**Activity:**
The output should be all lines of the entries below in which the word "sidebar" occurs.

=== Records supplied ===

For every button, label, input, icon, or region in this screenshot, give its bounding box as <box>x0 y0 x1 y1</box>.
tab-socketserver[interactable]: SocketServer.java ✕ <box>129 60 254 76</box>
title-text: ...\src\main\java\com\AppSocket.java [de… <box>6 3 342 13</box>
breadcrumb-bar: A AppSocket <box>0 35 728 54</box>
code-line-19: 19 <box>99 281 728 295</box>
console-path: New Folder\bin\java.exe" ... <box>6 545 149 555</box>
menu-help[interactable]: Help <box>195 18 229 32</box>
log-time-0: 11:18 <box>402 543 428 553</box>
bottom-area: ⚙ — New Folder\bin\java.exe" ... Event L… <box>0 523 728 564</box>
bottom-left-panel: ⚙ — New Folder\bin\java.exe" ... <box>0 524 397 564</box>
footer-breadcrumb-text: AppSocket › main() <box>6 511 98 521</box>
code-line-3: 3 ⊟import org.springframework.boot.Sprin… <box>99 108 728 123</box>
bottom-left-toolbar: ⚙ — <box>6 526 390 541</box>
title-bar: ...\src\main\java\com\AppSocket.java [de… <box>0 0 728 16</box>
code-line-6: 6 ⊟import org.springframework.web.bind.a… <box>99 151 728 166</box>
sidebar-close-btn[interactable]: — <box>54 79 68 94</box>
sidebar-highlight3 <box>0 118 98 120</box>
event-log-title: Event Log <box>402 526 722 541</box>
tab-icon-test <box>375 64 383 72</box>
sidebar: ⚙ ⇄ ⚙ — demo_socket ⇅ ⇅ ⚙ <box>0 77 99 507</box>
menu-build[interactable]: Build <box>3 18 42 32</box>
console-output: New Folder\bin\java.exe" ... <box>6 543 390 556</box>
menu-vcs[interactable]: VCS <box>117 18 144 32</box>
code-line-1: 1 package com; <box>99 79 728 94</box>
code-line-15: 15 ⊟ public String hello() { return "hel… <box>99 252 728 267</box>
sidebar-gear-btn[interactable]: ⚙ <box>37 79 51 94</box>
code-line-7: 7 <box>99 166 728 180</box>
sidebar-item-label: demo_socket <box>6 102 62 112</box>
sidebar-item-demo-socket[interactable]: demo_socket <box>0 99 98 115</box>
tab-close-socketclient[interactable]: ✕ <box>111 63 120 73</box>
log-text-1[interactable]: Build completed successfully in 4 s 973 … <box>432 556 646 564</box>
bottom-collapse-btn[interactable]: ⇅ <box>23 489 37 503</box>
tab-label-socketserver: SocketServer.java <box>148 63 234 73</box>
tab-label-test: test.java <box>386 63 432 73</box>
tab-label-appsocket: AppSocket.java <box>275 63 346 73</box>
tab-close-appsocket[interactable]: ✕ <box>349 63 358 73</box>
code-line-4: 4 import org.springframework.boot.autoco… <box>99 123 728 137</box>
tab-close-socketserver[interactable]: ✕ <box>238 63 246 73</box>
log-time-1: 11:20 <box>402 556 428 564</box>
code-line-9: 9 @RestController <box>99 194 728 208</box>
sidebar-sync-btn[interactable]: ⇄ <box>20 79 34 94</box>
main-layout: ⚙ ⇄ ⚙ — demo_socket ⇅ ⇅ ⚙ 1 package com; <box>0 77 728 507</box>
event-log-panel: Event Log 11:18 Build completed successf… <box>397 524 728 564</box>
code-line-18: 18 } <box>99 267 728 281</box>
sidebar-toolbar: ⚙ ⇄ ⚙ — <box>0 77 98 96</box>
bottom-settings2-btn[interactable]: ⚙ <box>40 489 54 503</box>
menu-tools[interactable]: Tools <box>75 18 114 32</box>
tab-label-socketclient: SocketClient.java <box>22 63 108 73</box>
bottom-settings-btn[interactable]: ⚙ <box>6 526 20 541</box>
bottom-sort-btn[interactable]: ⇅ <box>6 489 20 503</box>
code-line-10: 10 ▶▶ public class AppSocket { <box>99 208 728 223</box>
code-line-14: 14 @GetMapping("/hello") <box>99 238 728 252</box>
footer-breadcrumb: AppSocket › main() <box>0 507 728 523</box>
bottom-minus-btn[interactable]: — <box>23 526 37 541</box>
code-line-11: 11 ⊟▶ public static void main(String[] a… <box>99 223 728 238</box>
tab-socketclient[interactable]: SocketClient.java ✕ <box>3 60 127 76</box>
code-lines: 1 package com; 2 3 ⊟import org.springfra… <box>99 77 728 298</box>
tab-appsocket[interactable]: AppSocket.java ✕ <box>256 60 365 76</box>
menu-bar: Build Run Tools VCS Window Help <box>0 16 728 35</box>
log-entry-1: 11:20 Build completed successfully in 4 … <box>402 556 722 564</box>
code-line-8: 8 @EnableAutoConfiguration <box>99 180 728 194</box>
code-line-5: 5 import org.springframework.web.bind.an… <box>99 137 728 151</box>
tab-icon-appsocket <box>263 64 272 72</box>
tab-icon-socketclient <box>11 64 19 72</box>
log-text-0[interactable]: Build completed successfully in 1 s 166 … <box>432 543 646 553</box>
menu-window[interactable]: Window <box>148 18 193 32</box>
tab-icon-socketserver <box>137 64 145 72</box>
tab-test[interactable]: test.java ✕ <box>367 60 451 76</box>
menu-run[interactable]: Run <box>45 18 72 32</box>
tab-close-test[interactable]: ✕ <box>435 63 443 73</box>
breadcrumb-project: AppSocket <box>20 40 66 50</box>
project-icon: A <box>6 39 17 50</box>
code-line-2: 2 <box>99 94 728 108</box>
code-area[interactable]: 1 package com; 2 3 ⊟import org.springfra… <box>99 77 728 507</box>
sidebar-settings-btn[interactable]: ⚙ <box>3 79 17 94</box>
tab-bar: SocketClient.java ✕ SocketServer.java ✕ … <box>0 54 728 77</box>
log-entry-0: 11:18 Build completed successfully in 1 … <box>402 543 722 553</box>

===

**Result below:**
sidebar-close-btn[interactable]: — <box>54 79 68 94</box>
sidebar-highlight3 <box>0 118 98 120</box>
sidebar: ⚙ ⇄ ⚙ — demo_socket ⇅ ⇅ ⚙ <box>0 77 99 507</box>
sidebar-gear-btn[interactable]: ⚙ <box>37 79 51 94</box>
sidebar-item-label: demo_socket <box>6 102 62 112</box>
sidebar-item-demo-socket[interactable]: demo_socket <box>0 99 98 115</box>
sidebar-sync-btn[interactable]: ⇄ <box>20 79 34 94</box>
sidebar-toolbar: ⚙ ⇄ ⚙ — <box>0 77 98 96</box>
sidebar-settings-btn[interactable]: ⚙ <box>3 79 17 94</box>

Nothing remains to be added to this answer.